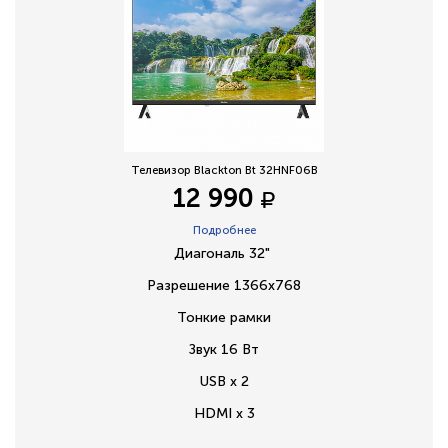
Телевизор Blackton Bt 32HNF06B
12 990
Подробнее
Диагональ 32"
Разрешение 1366х768
Тонкие рамки
Звук 16 Вт
USB x 2
HDMI x 3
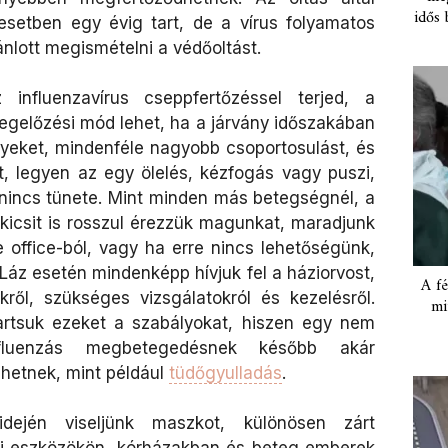
idős 
esetben egy évig tart, de a vírus folyamatos
nlott megismételni a védőoltást.
influenzavírus cseppfertőzéssel terjed, a
egelőzési mód lehet, ha a járvány időszakában
helyeket, mindenféle nagyobb csoportosulást, és
t, legyen az egy ölelés, kézfogás vagy puszi,
 nincs tünete. Mint minden más betegségnél, a
kicsit is rosszul érezzük magunkat, maradjunk
office-ból, vagy ha erre nincs lehetőségünk,
áz esetén mindenképp hívjuk fel a háziorvost,
A fé
ről, szükséges vizsgálatokról és kezelésről.
mi
artsuk ezeket a szabályokat, hiszen egy nem
nfluenzás megbetegedésnek később akár
hetnek, mint például
tüdőgyulladás
.
ején viseljünk maszkot, különösen zárt
i eszközökön, kórházakban és beteg emberek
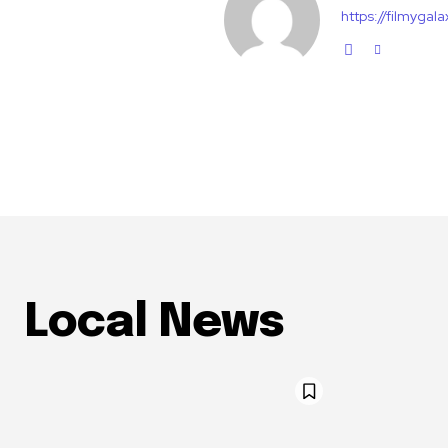
https://filmygal
Local News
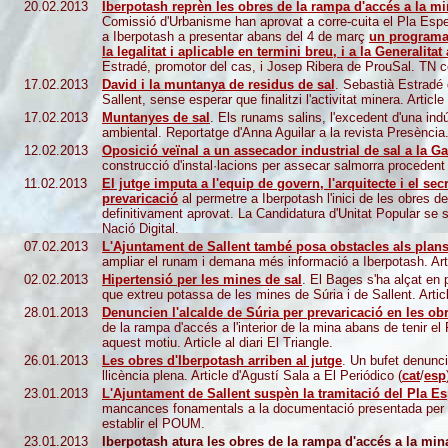
20.02.2013
Iberpotash reprèn les obres de la rampa d'accés a la mi
Comissió d'Urbanisme han aprovat a corre-cuita el Pla Espec
a Iberpotash a presentar abans del 4 de març
un programa 
la legalitat
i aplicable en termini breu, i a la Generalitat
Estradé, promotor del cas, i Josep Ribera de ProuSal. TN 
17.02.2013
David i la muntanya de residus de sal
. Sebastià Estradé 
Sallent, sense esperar que finalitzi l'activitat minera. Articl
17.02.2013
Muntanyes de sal
. Els runams salins, l'excedent d'una in
ambiental. Reportatge d'Anna Aguilar a la revista Presència
12.02.2013
Oposició veïnal a un assecador industrial de sal a la Ga
construcció d'instal·lacions per assecar salmorra procedent 
11.02.2013
El jutge imputa a l'equip de govern, l'arquitecte i el se
prevaricació
al permetre a Iberpotash l'inici de les obres 
definitivament aprovat. La Candidatura d'Unitat Popular se su
Nació Digital
.
07.02.2013
L'Ajuntament de Sallent també posa obstacles als plans
ampliar el runam i demana més informació a Iberpotash.
Art
02.02.2013
Hipertensió per les mines de sal
. El Bages s'ha alçat en 
que extreu potassa de les mines de Súria i de Sallent. Article
28.01.2013
Denuncien l'alcalde de Súria per prevaricació en les ob
de la rampa d'accés a l'interior de la mina abans de tenir e
aquest motiu. Article al diari El Triangle.
26.01.2013
Les obres d'Iberpotash arriben al jutge
. Un bufet denunci
llicència plena. Article d'Agustí Sala a El Periódico (
cat
/
esp
23.01.2013
L'Ajuntament de Sallent suspèn la tramitació del Pla Es
mancances fonamentals a la documentació presentada per I
establir el POUM.
23.01.2013
Iberpotash atura les obres de la rampa d'accés a la min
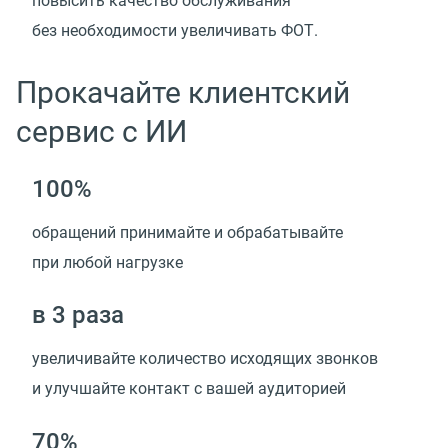
повысить качество обслуживания
без необходимости увеличивать ФОТ.
Прокачайте клиентский
сервис с ИИ
100%
обращений принимайте и обрабатывайте
при любой нагрузке
в 3 раза
увеличивайте количество исходящих звонков
и улучшайте контакт с вашей аудиторией
70%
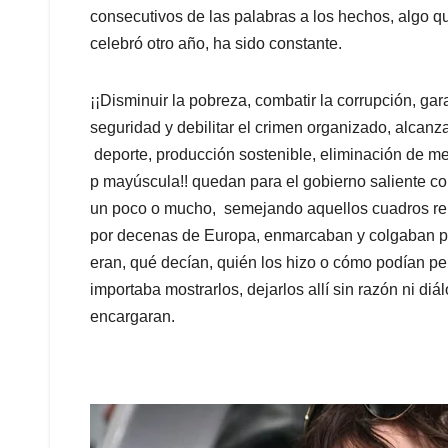
consecutivos de las palabras a los hechos, algo qu
celebró otro año, ha sido constante.
¡¡Disminuir la pobreza, combatir la corrupción, ga
seguridad y debilitar el crimen organizado, alcanza
deporte, producción sostenible, eliminación de m
p mayúscula!! quedan para el gobierno saliente c
un poco o mucho, semejando aquellos cuadros rena
por decenas de Europa, enmarcaban y colgaban par
eran, qué decían, quién los hizo o cómo podían per
importaba mostrarlos, dejarlos allí sin razón ni di
encargaran.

--- --- ---

ACTIVITY: Gather each line in the entries above where the string "Súria" is found.

PROBLEM SOLUTION:
que extreu potassa de les mines de Súria i de Sallent. Article
Denuncien l'alcalde de Súria per prevaricació en les ob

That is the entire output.